→ **PROBLEM STATEMENT**: Below are records; reproduce exactly the lines from the one that has "VINTAGE & SECONDHAND" through the one that has "Violette Wears, you", ends included, and nothing more.

→ **GIVEN DATA**:
########

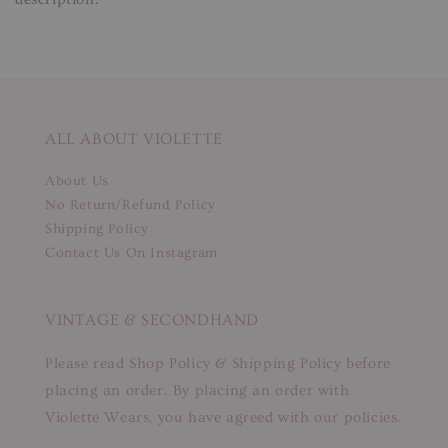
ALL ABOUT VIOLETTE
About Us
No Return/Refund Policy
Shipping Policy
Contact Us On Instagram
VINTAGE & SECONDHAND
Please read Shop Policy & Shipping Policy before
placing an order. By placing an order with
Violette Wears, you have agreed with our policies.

########

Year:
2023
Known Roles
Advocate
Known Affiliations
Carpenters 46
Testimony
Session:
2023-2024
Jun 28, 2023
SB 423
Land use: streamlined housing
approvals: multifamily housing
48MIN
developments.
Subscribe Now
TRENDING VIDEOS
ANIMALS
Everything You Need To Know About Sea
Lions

########

→ **EXERCISE OUTPUT**:
VINTAGE & SECONDHAND
Please read Shop Policy & Shipping Policy before
placing an order. By placing an order with
Violette Wears, you have agreed with our policies.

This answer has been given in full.